DATA |
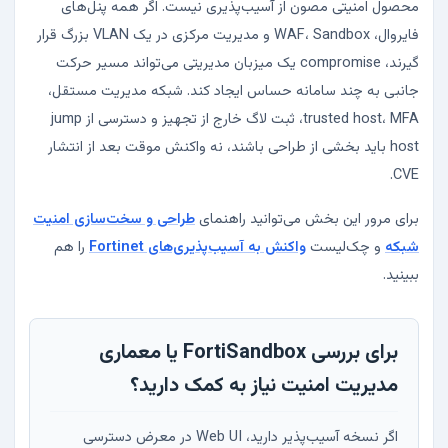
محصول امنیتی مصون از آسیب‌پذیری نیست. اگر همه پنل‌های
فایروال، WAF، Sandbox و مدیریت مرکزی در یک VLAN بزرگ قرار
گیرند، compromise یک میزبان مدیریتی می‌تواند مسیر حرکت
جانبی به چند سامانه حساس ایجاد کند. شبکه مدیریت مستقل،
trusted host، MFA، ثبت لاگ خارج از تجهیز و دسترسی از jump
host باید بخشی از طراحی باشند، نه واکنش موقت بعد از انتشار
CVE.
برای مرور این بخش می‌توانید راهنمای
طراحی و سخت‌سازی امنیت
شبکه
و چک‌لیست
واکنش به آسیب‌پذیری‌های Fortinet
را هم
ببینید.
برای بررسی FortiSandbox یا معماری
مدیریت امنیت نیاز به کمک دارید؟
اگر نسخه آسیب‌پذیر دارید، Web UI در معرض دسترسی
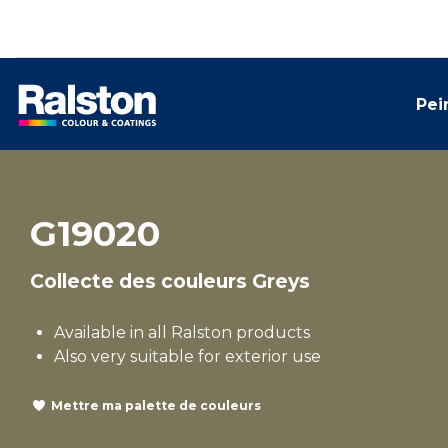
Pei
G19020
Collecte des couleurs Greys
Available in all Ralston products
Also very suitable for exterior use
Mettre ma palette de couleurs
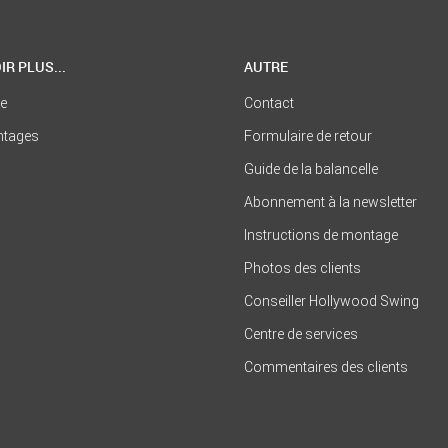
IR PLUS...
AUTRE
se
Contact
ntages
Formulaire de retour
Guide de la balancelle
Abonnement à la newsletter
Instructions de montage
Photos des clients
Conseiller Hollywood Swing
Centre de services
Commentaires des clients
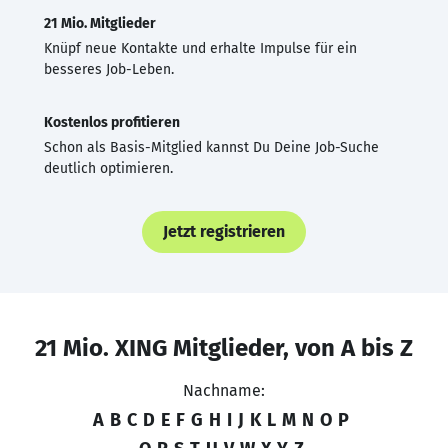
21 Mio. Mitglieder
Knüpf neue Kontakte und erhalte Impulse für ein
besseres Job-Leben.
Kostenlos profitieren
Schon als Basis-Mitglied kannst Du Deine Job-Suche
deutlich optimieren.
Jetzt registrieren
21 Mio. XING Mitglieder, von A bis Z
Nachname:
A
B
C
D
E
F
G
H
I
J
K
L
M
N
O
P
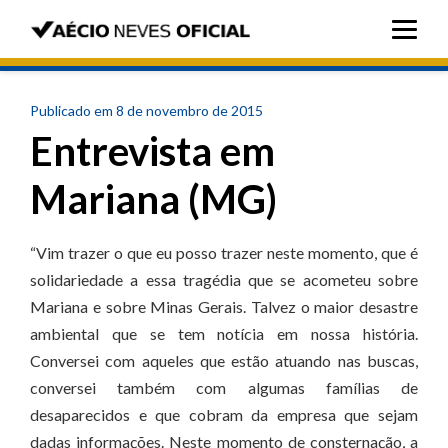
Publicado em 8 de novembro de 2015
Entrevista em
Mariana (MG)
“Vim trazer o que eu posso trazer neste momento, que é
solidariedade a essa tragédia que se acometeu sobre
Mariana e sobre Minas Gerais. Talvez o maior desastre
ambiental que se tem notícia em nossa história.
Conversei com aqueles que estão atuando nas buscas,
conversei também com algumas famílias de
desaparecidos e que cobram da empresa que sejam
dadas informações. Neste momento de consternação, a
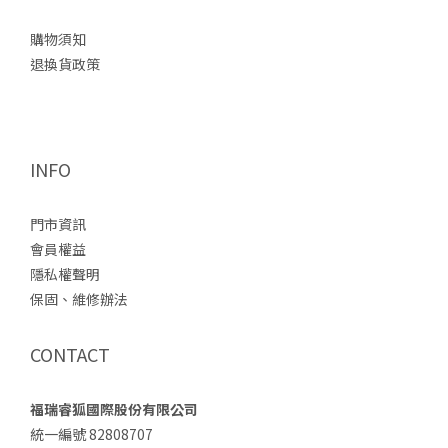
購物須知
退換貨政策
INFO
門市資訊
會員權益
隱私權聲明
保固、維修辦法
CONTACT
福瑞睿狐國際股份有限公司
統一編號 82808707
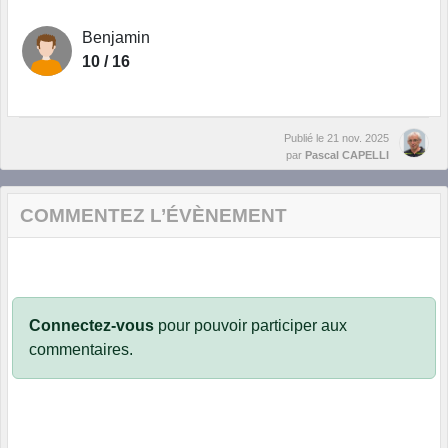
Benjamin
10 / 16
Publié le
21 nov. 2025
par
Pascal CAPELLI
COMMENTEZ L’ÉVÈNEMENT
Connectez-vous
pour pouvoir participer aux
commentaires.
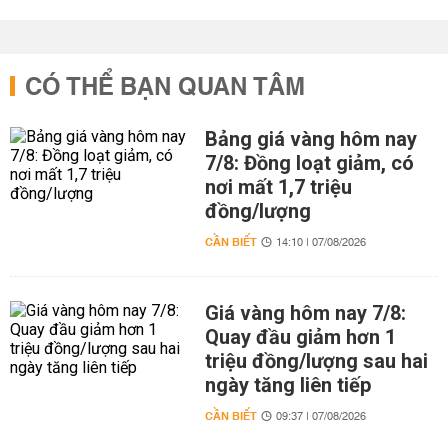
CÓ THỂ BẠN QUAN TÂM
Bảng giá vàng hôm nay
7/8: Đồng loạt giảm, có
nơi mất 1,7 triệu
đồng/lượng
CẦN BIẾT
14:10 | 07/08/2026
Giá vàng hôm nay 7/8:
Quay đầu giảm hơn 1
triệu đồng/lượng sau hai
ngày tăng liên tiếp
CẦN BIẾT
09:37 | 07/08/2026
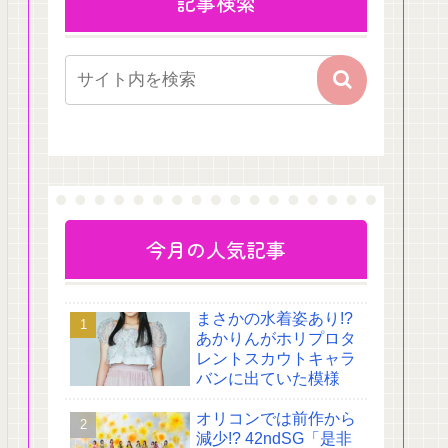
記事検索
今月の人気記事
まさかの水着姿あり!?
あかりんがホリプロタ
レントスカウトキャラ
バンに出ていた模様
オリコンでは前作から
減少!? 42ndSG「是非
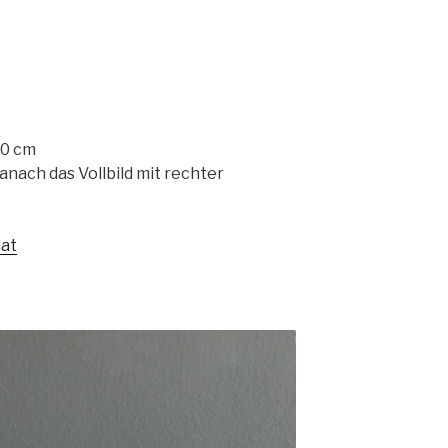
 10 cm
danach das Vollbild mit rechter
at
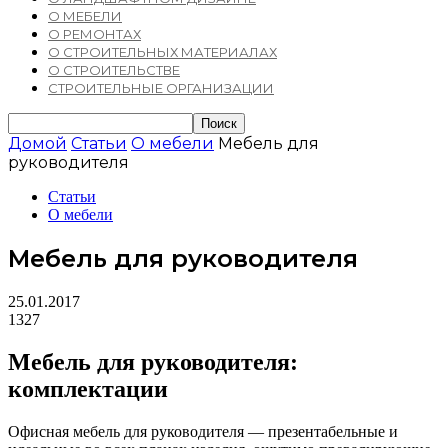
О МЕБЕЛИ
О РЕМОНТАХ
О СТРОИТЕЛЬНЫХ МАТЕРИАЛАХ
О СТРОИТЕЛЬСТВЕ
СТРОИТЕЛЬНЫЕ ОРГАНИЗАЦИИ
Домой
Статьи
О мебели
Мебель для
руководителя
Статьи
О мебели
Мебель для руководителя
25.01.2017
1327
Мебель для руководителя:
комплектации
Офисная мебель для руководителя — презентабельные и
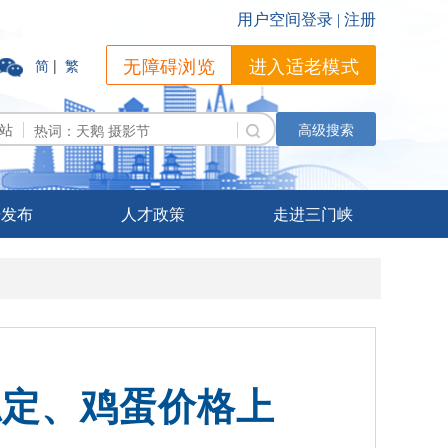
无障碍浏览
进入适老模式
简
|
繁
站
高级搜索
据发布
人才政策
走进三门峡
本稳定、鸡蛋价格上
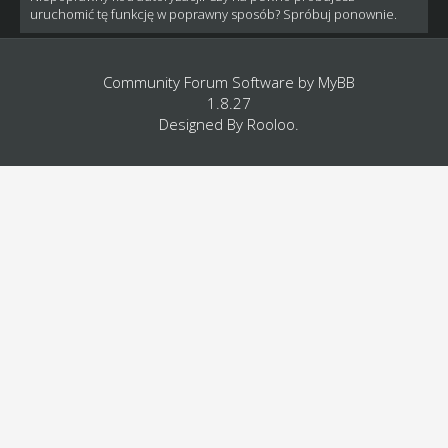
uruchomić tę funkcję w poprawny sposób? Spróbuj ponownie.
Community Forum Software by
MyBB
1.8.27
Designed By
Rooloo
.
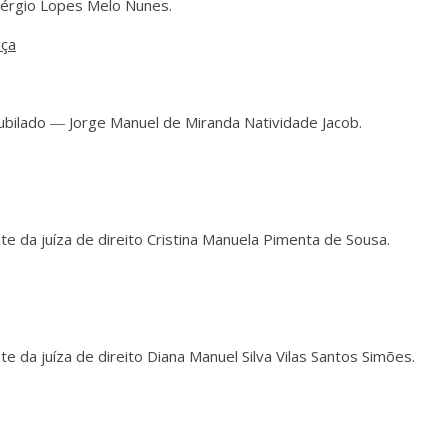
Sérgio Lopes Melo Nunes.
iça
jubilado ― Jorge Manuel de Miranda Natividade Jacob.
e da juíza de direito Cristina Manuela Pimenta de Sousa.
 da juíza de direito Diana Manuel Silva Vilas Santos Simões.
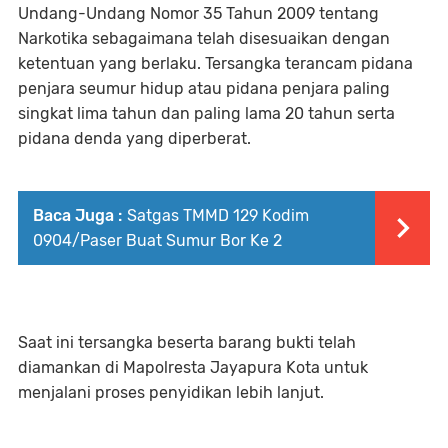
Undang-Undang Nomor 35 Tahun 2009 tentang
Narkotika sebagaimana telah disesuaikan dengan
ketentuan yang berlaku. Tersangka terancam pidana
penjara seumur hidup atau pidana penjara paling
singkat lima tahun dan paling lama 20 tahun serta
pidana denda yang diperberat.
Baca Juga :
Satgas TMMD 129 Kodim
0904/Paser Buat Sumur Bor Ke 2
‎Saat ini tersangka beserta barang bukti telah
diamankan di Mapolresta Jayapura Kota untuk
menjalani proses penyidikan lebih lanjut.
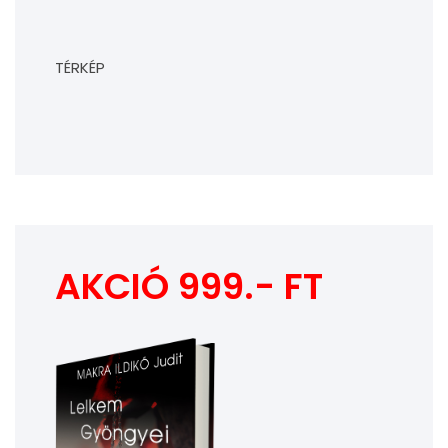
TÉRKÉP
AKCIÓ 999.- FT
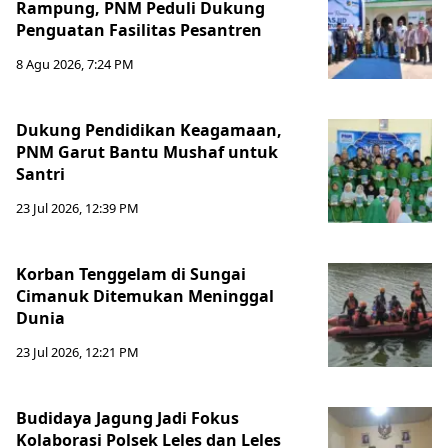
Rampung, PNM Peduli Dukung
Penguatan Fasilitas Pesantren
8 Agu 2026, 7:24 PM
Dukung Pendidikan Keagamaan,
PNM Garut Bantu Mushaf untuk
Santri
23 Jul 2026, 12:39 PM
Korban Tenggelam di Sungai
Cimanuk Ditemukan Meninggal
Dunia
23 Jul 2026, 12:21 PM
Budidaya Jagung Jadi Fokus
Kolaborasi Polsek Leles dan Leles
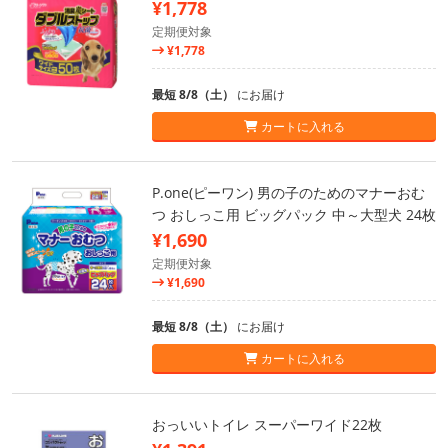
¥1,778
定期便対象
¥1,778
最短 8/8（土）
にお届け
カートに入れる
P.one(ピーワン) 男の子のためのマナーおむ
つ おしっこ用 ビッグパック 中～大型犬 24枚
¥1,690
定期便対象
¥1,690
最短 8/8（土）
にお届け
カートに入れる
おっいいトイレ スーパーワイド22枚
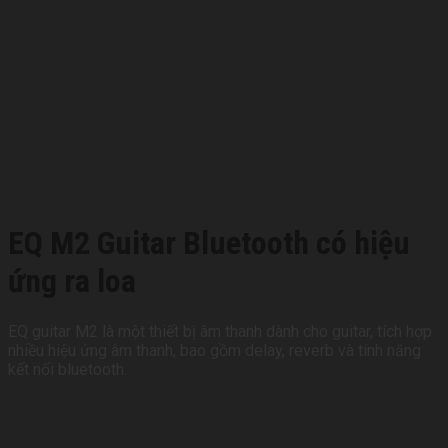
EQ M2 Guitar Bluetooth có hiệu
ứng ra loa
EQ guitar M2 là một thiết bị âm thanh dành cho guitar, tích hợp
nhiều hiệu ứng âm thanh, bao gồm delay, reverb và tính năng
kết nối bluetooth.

WHAT TO DO |
The answer must consist of every line from the entries above that contains "طراحی".

ANSWER TO THE PROBLEM |
host باید بخشی از طراحی باشند، نه واکنش موقت بعد از انتشار
طراحی و سخت‌سازی امنیت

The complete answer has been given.